To be able to bolt together molecules of different shapes, chemists take simple building blocks and use chemical reactions to make new molecules. An example of this would be the oxidation of the alcohol in wine to vinegar, a process that may take days or weeks in an open bottle of burgundy but can be achieved rapidly in a laboratory under significantly more control.

Chauvin, Schrock and Grubbs won their Nobel Prize for harnessing the power of the alkene metathesis reaction. An alkene can be considered as a pair of carbon atoms, holding onto each other with both hands, with the rest of the molecule attached to their backs. They are crucial in the building of more complex molecules. Metathesis is a powerful way of joining molecules together, making a useful alkene bond in the process.

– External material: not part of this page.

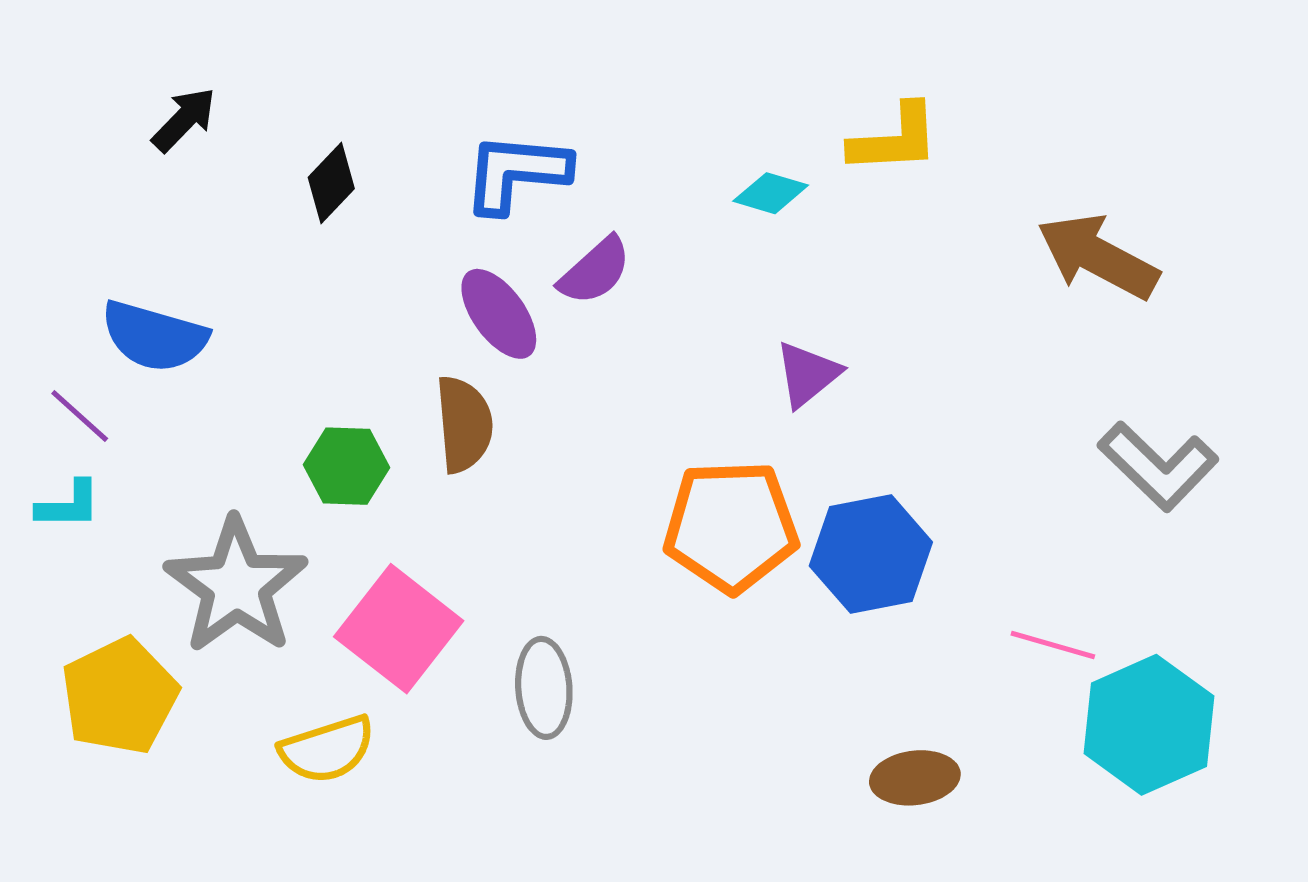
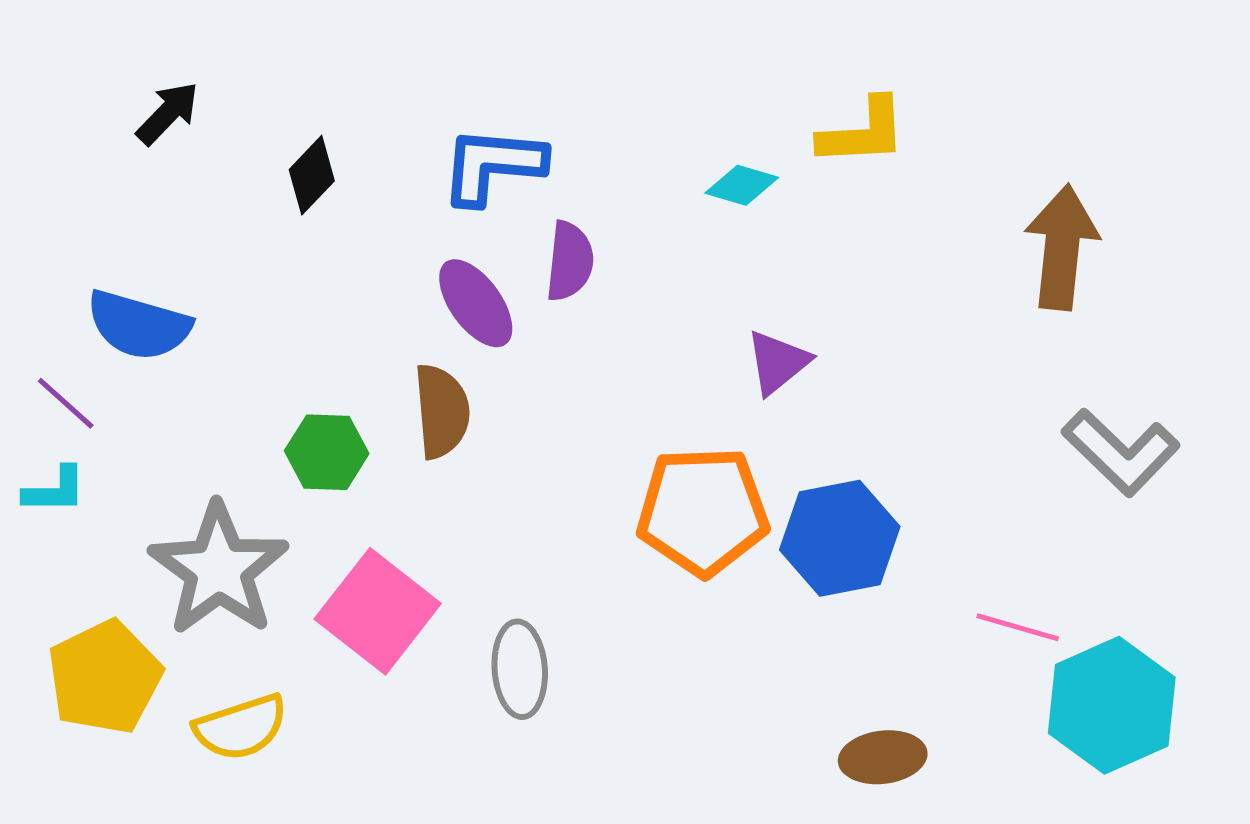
brown arrow: (1098, 257) -> (1062, 247), turned 68
purple semicircle: (595, 271) -> (570, 261), turned -42
yellow semicircle: (327, 749) -> (241, 727), moved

It was Chauvin who, in 1971, finally shed some light on these reactions. His experiments revealed the nature of what has been described as a "partner-changing dance" of molecules. This dance is led by a metal catalyst molecule, partnered with one of the molecules to be joined. As this couple whirl and tumble around the dance floor of the reaction flask, they encounter other couples (the alkene portions of other molecules). At this point both molecules open their double-handed hold and briefly join together in a type of square-dance before changing partners and parting company; the catalyst takes its new partner to pick up another lonely couple, leaving the newly joined product partnership to dance the night away.

With this new understanding of the partner-changing process, it was possible to design much more effective catalysts. The catalyst is the key to the whole process - as the leader of the dance it can choose with whom it dances: some alkenes are better dancers (like people), so these are favoured by the catalyst, allowing the chemist to control the outcome of the reaction.

Standing on the shoulders of the quietly spoken Frenchman, both Schrock and Grubbs have invented catalysts that are reactive enough to bring together a wide variety of alkenes but discerning enough partners to avoid tearing apart delicate molecules during the dance. The competition between these two Americans and their business sense made their inventions available to the everyday organic chemist, allowing them to find application in all branches of the chemical industry.

Current applications of metathesis include manufacture of plastics with tuneable properties for baseball bats and lightweight bullet-proof materials, along with agricultural pheromones. Pheromones are molecules that some insects use to communicate and were extremely costly and wasteful to produce by previous methods. With metathesis it is possible to combine by-products of the oil industry with natural plant oils to make them quickly and cheaply, with few waste products. They can be used as an environmentally friendly way of dealing with insect pests such as the mosquitoes that spread West Nile Virus.

These, along with wide-ranging uses in the pharmaceutical and petrochemical industries, make metathesis one of the most powerful tools available to the modern synthetic chemist.

We'd better hope that the boffins keep beavering away in their laboratories, quietly building structures that even they can never see, but shape the world in which we live.

Phillip Broadwith, 25, is a doctoral student studying synthetic organic chemistry at Cambridge University. He is trying to make a molecule that is naturally produced by an alga from the Philippines to end a scientific dispute about its shape and because it is thought to have anticancer and anti-bacterial properties. On being told he had won the older category, he shrieked: "You are joking!"